Methods 73 non-surgical patients (40 male and 33 female; median age 65.89 years) with NSCLC who had FDG PET/CT scans before and after chemo(radiation) therapy were retrospectively reviewed. The time between the two PET/CT scans varied from 1.4 to 40.4 months. The clinical indication for the post-therapy PET/CT scan was for restaging in 41, evaluating progression in 29, and for unknown reason in 3 patients. The TLGWB, MTVWB and SUVmaxWB were measured. Statistical methods included stratified Cox regression modes and Fisher's exact test.

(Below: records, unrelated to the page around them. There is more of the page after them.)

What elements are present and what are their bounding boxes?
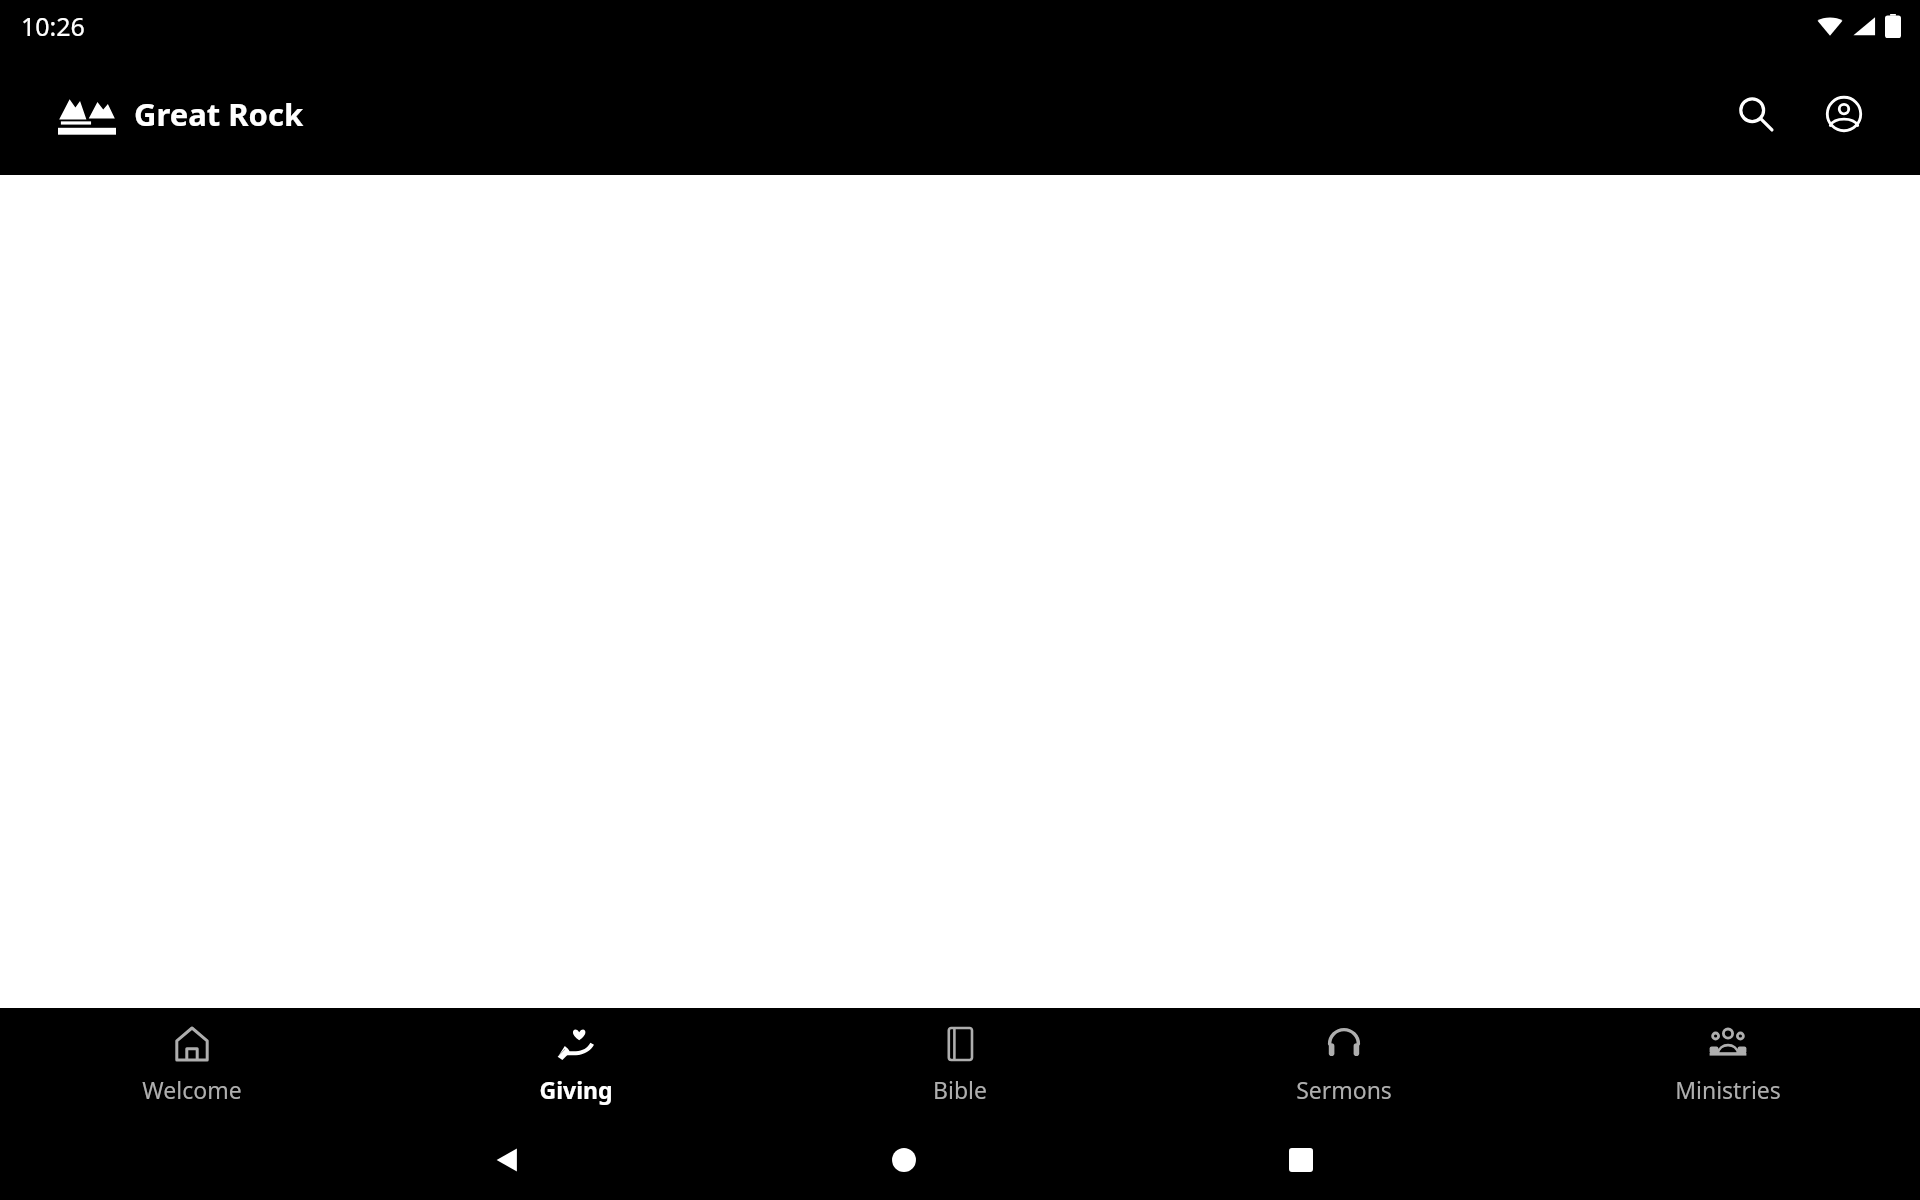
staticText: Bible — [933, 1074, 987, 1105]
button[interactable]: Welcome — [0, 1008, 384, 1120]
button[interactable]: Ministries — [1536, 1008, 1920, 1120]
staticText: 10:26 — [21, 9, 85, 43]
button[interactable]: Back — [447, 1120, 567, 1200]
button[interactable]: Account — [1806, 76, 1882, 152]
staticText: Great Rock — [134, 93, 304, 135]
button[interactable]: Giving — [384, 1008, 768, 1120]
button[interactable]: Home — [844, 1120, 964, 1200]
button[interactable]: Bible — [768, 1008, 1152, 1120]
button[interactable]: Sermons — [1152, 1008, 1536, 1120]
button[interactable]: Recent apps — [1241, 1120, 1361, 1200]
staticText: Welcome — [142, 1074, 242, 1105]
staticText: Giving — [539, 1074, 613, 1105]
button[interactable]: Search — [1718, 76, 1794, 152]
staticText: Ministries — [1675, 1074, 1781, 1105]
staticText: Sermons — [1296, 1074, 1392, 1105]
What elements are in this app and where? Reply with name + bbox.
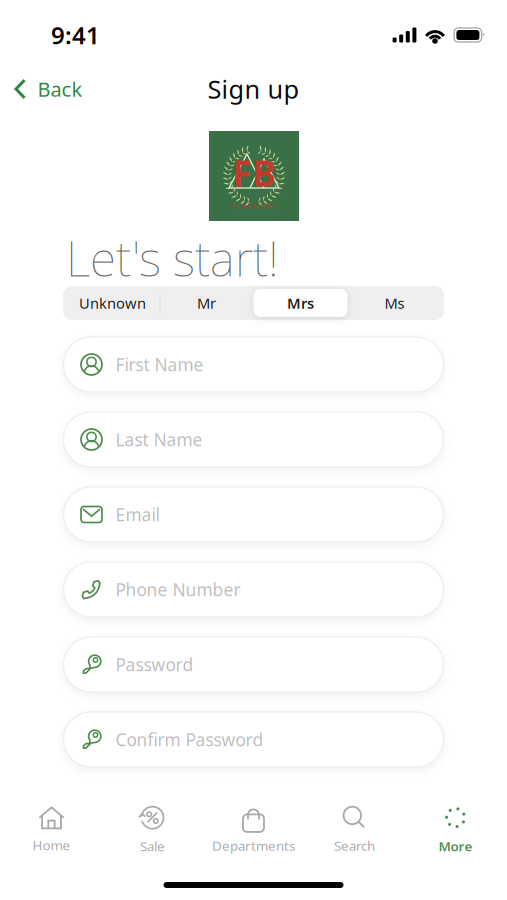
staticText: 9:41 bbox=[51, 19, 100, 51]
staticText: First Name bbox=[116, 353, 204, 376]
staticText: Back bbox=[38, 76, 82, 102]
staticText: Mr bbox=[197, 293, 216, 313]
staticText: Password bbox=[116, 653, 194, 676]
button[interactable]: Search bbox=[304, 799, 405, 861]
staticText: Email bbox=[116, 503, 160, 526]
staticText: Sign up bbox=[208, 72, 300, 106]
button[interactable]: First Name bbox=[64, 337, 444, 392]
staticText: Sale bbox=[140, 837, 165, 855]
button[interactable]: Unknown bbox=[66, 289, 160, 317]
staticText: Departments bbox=[212, 837, 295, 854]
button[interactable]: Back bbox=[0, 67, 96, 111]
button[interactable]: Phone Number bbox=[64, 562, 444, 617]
staticText: Mrs bbox=[287, 293, 314, 313]
button[interactable]: Home bbox=[1, 799, 102, 861]
button[interactable]: Confirm Password bbox=[64, 712, 444, 767]
button[interactable]: Sale bbox=[102, 799, 203, 861]
staticText: Let's start! bbox=[66, 226, 279, 290]
button[interactable]: Email bbox=[64, 487, 444, 542]
button[interactable]: More bbox=[405, 799, 506, 861]
staticText: Confirm Password bbox=[116, 728, 264, 751]
staticText: F I N C H B A Y bbox=[232, 202, 276, 210]
staticText: Search bbox=[334, 837, 375, 854]
button[interactable]: Ms bbox=[348, 289, 442, 317]
button[interactable]: Mr bbox=[160, 289, 254, 317]
button[interactable]: Last Name bbox=[64, 412, 444, 467]
staticText: Last Name bbox=[116, 428, 202, 451]
button[interactable]: Password bbox=[64, 637, 444, 692]
staticText: More bbox=[438, 837, 472, 855]
staticText: Unknown bbox=[79, 293, 146, 313]
staticText: Ms bbox=[384, 293, 404, 313]
button[interactable]: Departments bbox=[203, 799, 304, 861]
staticText: FB bbox=[232, 149, 276, 196]
staticText: Phone Number bbox=[116, 578, 240, 601]
button[interactable]: Mrs bbox=[254, 289, 348, 317]
staticText: Home bbox=[32, 836, 70, 854]
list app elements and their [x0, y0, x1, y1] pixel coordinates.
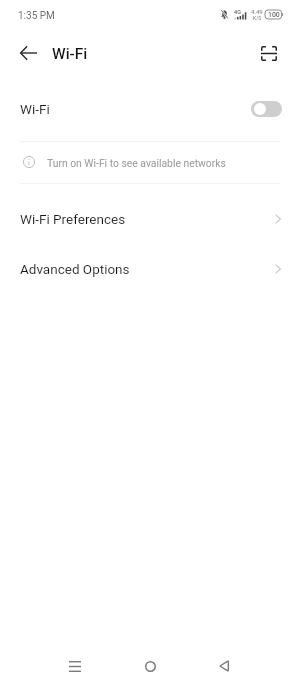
staticText: 100 — [268, 11, 280, 19]
staticText: Advanced Options — [20, 261, 130, 277]
button[interactable]: Back — [200, 642, 248, 683]
staticText: 4.49 — [251, 8, 263, 15]
button[interactable]: Back — [8, 33, 48, 73]
staticText: K/S — [253, 15, 262, 21]
button[interactable]: Wi-Fi — [0, 84, 300, 134]
staticText: Wi-Fi — [20, 101, 50, 117]
button[interactable]: Advanced Options — [0, 244, 300, 294]
button[interactable]: Scan QR code — [249, 33, 289, 73]
button[interactable]: Recent apps — [51, 642, 99, 683]
staticText: Turn on Wi-Fi to see available networks — [47, 157, 226, 169]
button[interactable]: Home — [126, 642, 174, 683]
staticText: 1:35 PM — [18, 10, 55, 22]
staticText: Wi-Fi — [52, 45, 88, 63]
staticText: 4G — [234, 9, 241, 16]
staticText: Wi-Fi Preferences — [20, 211, 126, 227]
button[interactable]: Wi-Fi Preferences — [0, 194, 300, 244]
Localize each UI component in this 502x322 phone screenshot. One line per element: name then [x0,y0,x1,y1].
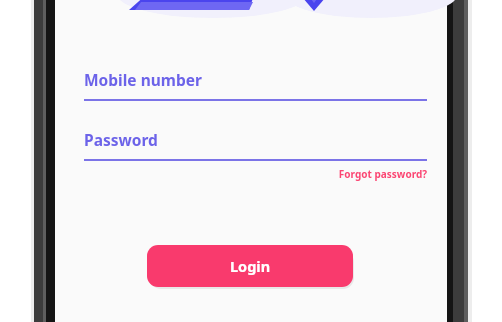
staticText: Forgot password? [313,167,427,185]
button[interactable]: Login [147,245,353,287]
button[interactable]: Password [84,124,427,162]
button[interactable]: Mobile number [84,64,427,102]
staticText: Mobile number [84,69,202,90]
button[interactable]: Forgot password? [313,167,427,185]
staticText: Password [84,129,158,150]
staticText: Login [230,256,271,276]
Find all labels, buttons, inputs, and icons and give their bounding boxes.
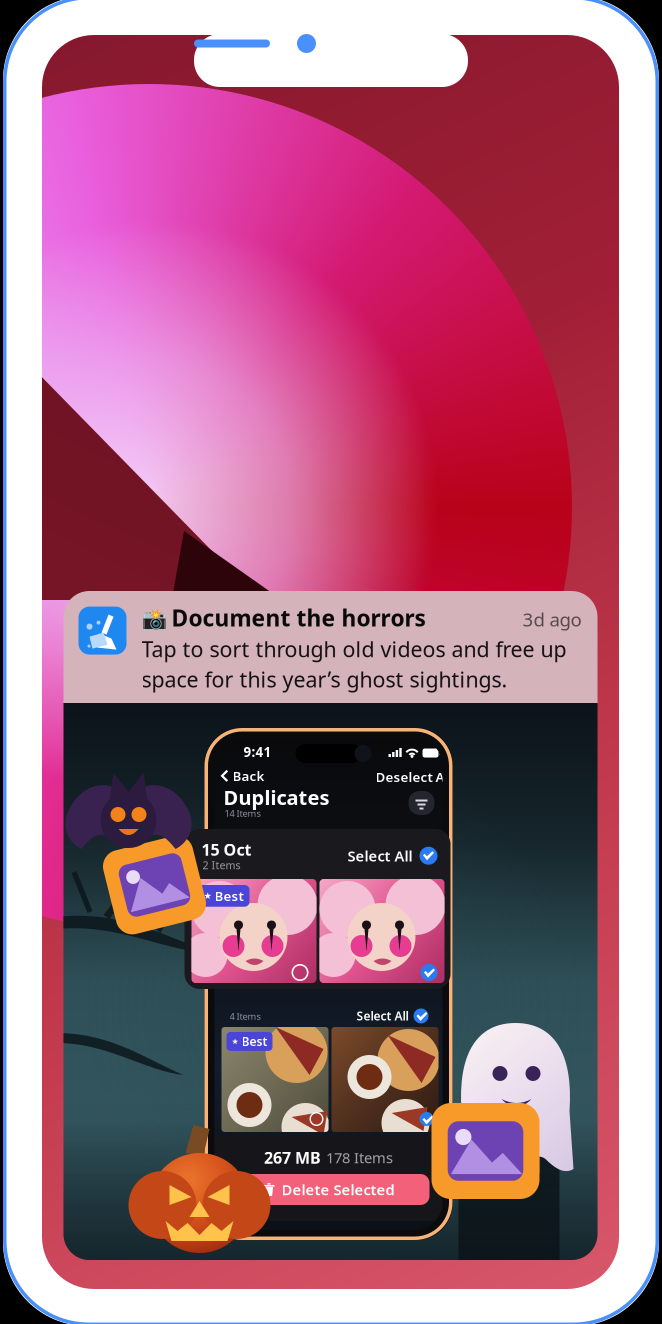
staticText: 2 Items	[202, 858, 240, 872]
button[interactable]: Back	[218, 764, 268, 788]
staticText: 9:41	[244, 743, 272, 761]
staticText: Select All	[356, 1008, 408, 1024]
button[interactable]: Select All	[348, 846, 438, 866]
staticText: Back	[232, 767, 264, 785]
staticText: Deselect All	[376, 768, 452, 786]
staticText: Delete Selected	[282, 1180, 394, 1199]
staticText: ★	[232, 1037, 238, 1046]
staticText: 4 Items	[230, 1010, 260, 1022]
staticText: Tap to sort through old videos and free …	[142, 635, 566, 663]
staticText: 15 Oct	[202, 839, 252, 860]
button[interactable]: Delete Selected	[228, 1174, 430, 1205]
staticText: Duplicates	[224, 784, 330, 811]
staticText: 178 Items	[326, 1148, 393, 1167]
staticText: ★	[204, 891, 212, 901]
staticText: 3d ago	[522, 607, 582, 632]
staticText: Select All	[348, 846, 412, 866]
staticText: Best	[214, 887, 244, 905]
button[interactable]: 📸	[64, 591, 598, 1260]
button[interactable]: Select All	[356, 1008, 428, 1024]
staticText: 14 Items	[224, 807, 260, 819]
staticText: Best	[242, 1034, 268, 1049]
staticText: Document the horrors	[172, 603, 426, 633]
button[interactable]: Deselect All	[372, 765, 456, 789]
staticText: 267 MB	[264, 1147, 321, 1168]
staticText: space for this year’s ghost sightings.	[142, 665, 508, 693]
staticText: 📸	[142, 605, 172, 632]
button[interactable]: Filter	[408, 791, 434, 815]
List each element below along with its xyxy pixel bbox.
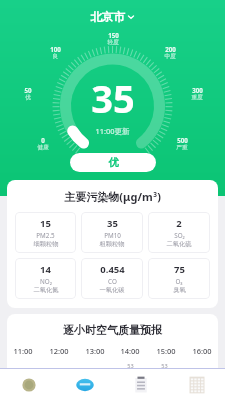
staticText: 50	[24, 86, 32, 94]
staticText: CO	[108, 277, 117, 286]
staticText: 300	[192, 86, 203, 94]
staticText: 11:00更新	[95, 126, 130, 136]
staticText: 0.454	[100, 263, 125, 276]
staticText: 0	[41, 136, 45, 144]
staticText: NO₂	[40, 277, 52, 286]
button[interactable]: Report	[113, 369, 169, 400]
staticText: 一氧化碳	[99, 286, 125, 294]
staticText: 2	[176, 217, 182, 230]
staticText: 逐小时空气质量预报	[63, 323, 162, 337]
staticText: 12:00	[49, 346, 69, 356]
staticText: 主要污染物(μg/m	[64, 189, 153, 204]
button[interactable]: 14	[15, 258, 76, 299]
staticText: 15:00	[156, 346, 176, 356]
button[interactable]: 北京市	[0, 6, 225, 28]
staticText: 53	[127, 362, 134, 370]
staticText: 14	[40, 263, 51, 276]
staticText: 15	[40, 217, 51, 230]
staticText: 35	[91, 72, 135, 124]
staticText: 16:00	[192, 346, 212, 356]
staticText: 重度	[191, 94, 203, 101]
staticText: 500	[177, 136, 188, 144]
button[interactable]: Sun	[0, 369, 57, 400]
staticText: )	[157, 189, 161, 204]
staticText: 二氧化硫	[166, 240, 192, 248]
staticText: 13:00	[85, 346, 105, 356]
staticText: 14:00	[120, 346, 140, 356]
staticText: 严重	[176, 144, 188, 151]
staticText: 优	[108, 156, 119, 169]
staticText: 轻度	[107, 39, 119, 46]
button[interactable]: Air quality	[57, 369, 113, 400]
staticText: 11:00	[13, 346, 33, 356]
staticText: SO₂	[174, 231, 185, 240]
staticText: 细颗粒物	[33, 240, 59, 248]
staticText: 健康	[37, 144, 49, 151]
staticText: 中度	[164, 53, 176, 60]
button[interactable]: 15	[15, 212, 76, 253]
staticText: PM2.5	[36, 231, 55, 240]
staticText: 优	[25, 94, 31, 101]
staticText: 75	[174, 263, 185, 276]
staticText: PM10	[104, 231, 121, 240]
button[interactable]: Grid	[169, 369, 225, 400]
button[interactable]: 35	[81, 212, 143, 253]
button[interactable]: 0.454	[81, 258, 143, 299]
staticText: 100	[50, 45, 61, 53]
button[interactable]: 75	[148, 258, 210, 299]
staticText: 53	[161, 362, 168, 370]
staticText: 二氧化氮	[33, 286, 59, 294]
staticText: 良	[52, 53, 58, 60]
staticText: 150	[108, 31, 119, 39]
staticText: 北京市	[90, 10, 125, 24]
staticText: 35	[107, 217, 118, 230]
staticText: 粗颗粒物	[99, 240, 125, 248]
button[interactable]: 优	[70, 153, 156, 172]
staticText: 3	[153, 190, 157, 199]
staticText: O₃	[175, 277, 183, 286]
button[interactable]: 2	[148, 212, 210, 253]
staticText: 200	[165, 45, 176, 53]
staticText: 臭氧	[173, 286, 186, 294]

Results There were a total of 53 deaths during follow-up. The median follow-up among survivors was 13.75 months from the post-therapy PET/CT (range: 2.33 to 95.1 months). Median of overall survival of all 73 patients (OS, defined as time from post-therapy PET/CT to death form any cause) was 16.6 months using the Kaplan Meier method (95% CI 9.6 to 21.1 months). There was a statistically significant association of OS and the RI of TLGWB with hazard ratio (HR) of 0.97 (95% CI 0.95 to 0.99, p=0.02), the RI of MTVWB with HR of 0.98 (95% CI 0.96 to 1.00, p=0.02) or the RI of SUVmaxWB with HR of 0.92 (95% CI 0.87 to 0.98, p=0.005). There was no statistically significant difference in the clinical indications for the post-therapy PET/CT scans the 4 groups with different quartiles of the distribution of time between the post-therapy PET/CT scans (Fisher's exact, p = 0.15).
Conclusions The RIs of TLGWB, MTVWB and SUVmaxWB may be useful in evaluating therapeutic response of NSCLC to chemotherapy.
Research Support This work was supported in part by a grant (R21 CA181885) from the National Cancer Institute of the National Institutes of Health.